Coupled solvent dynamics and protein dynamics help drive functional differences in Exon-19 deletion mutants in the epidermal growth factor receptor (EGFR/ErbB1/HER1) kinase domain

Deletions in Exon-19 of the epidermal growth factor receptor (EGFR) play a critical role in the pathogenesis of non-small cell lung cancer (NSCLC) and influence patient response to tyrosine kinase inhibitors (TKIs). Although these mutations are known to influence treatment efficacy, the precise molecular mechanisms are unclear.
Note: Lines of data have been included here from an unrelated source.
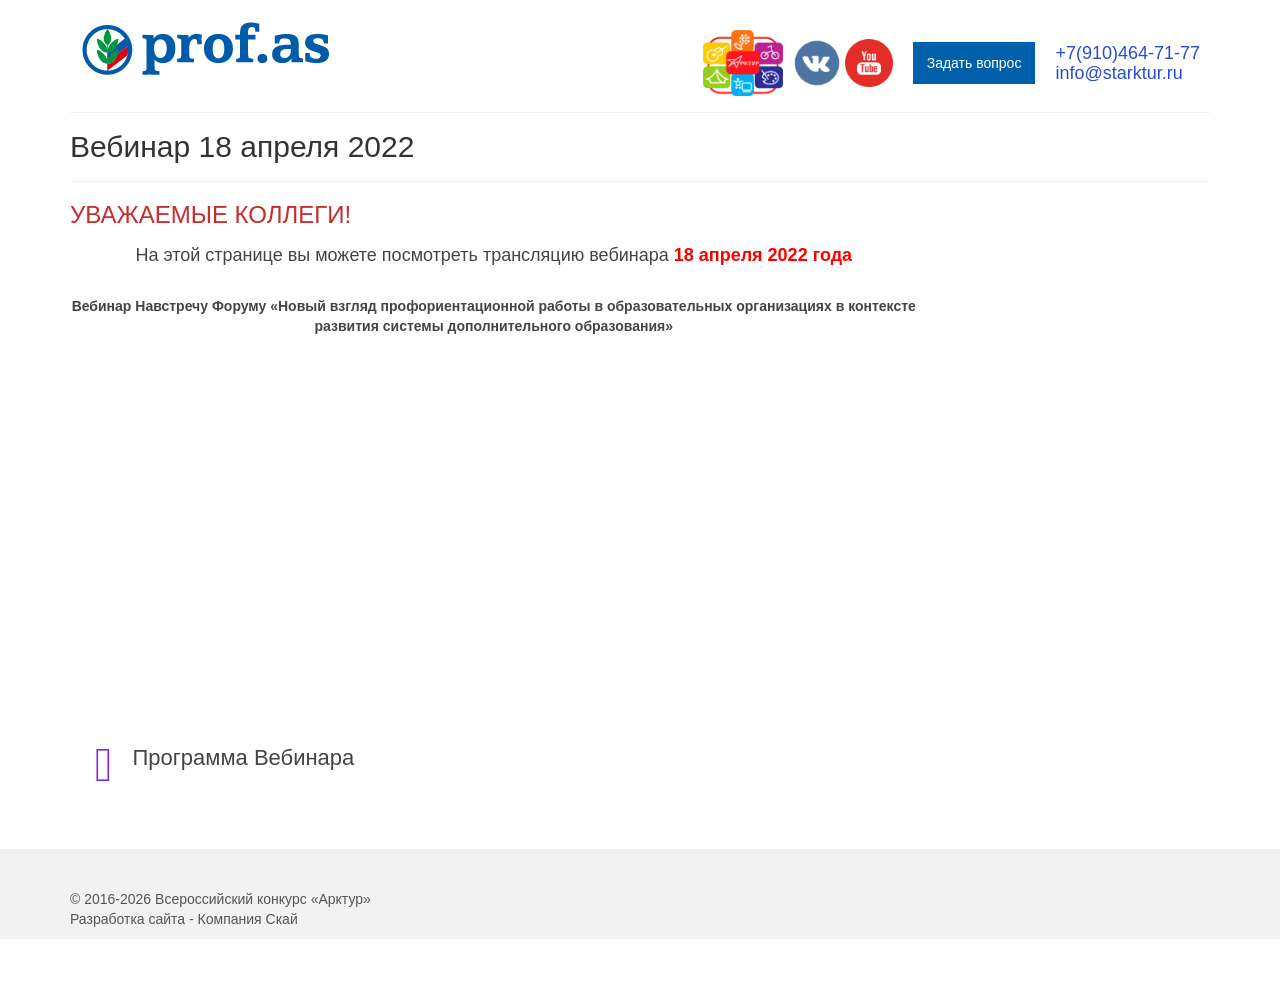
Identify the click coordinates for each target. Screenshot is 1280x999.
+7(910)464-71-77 (1127, 53)
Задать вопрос (974, 63)
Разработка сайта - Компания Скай (184, 919)
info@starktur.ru (1118, 73)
Building on recent insights from the study (DOI: 10.1038/s41467-022-34398-z), which identified two distinct mutation profiles associated with different drug sensitivity and clinical outcomes, our research delves deeper into the molecular dynamics driving these variances . We used molecular dynamics simulations, improved sampling methods, and machine learning to classify Exon-19 deletion mutations into two profiles based on their conformational dynamics. Profile 1 mutations show localized movements only in major subdomains in their fluctuations around the equilibrium state, and a high affinity for ATP and consequent resistance to TKIs, while profile 2 mutations show reduced ATP binding affinity due to delocalized movement characterized by increased flexibility between the N and C lobes of the EGFR kinase domain. This structural flexibility disrupts the ATP binding site, leading to reduced affinity and increased sensitivity to TKIs. Our use of the INDUS technique has shed light on collective solvent dynamics, further elucidating the coupling between long-timescale solvent fluctuations and protein conformational dynamics, which likely contributes to the observations in HDX-MS studies. Our free energy analysis, which spans timescales relevant to both HDX-MS and ligand interaction, provides deeper insight into the relationship between protein and solvent dynamics and their collective impact on drug efficacy in NSCLC with EGFR Exon-19 deletions.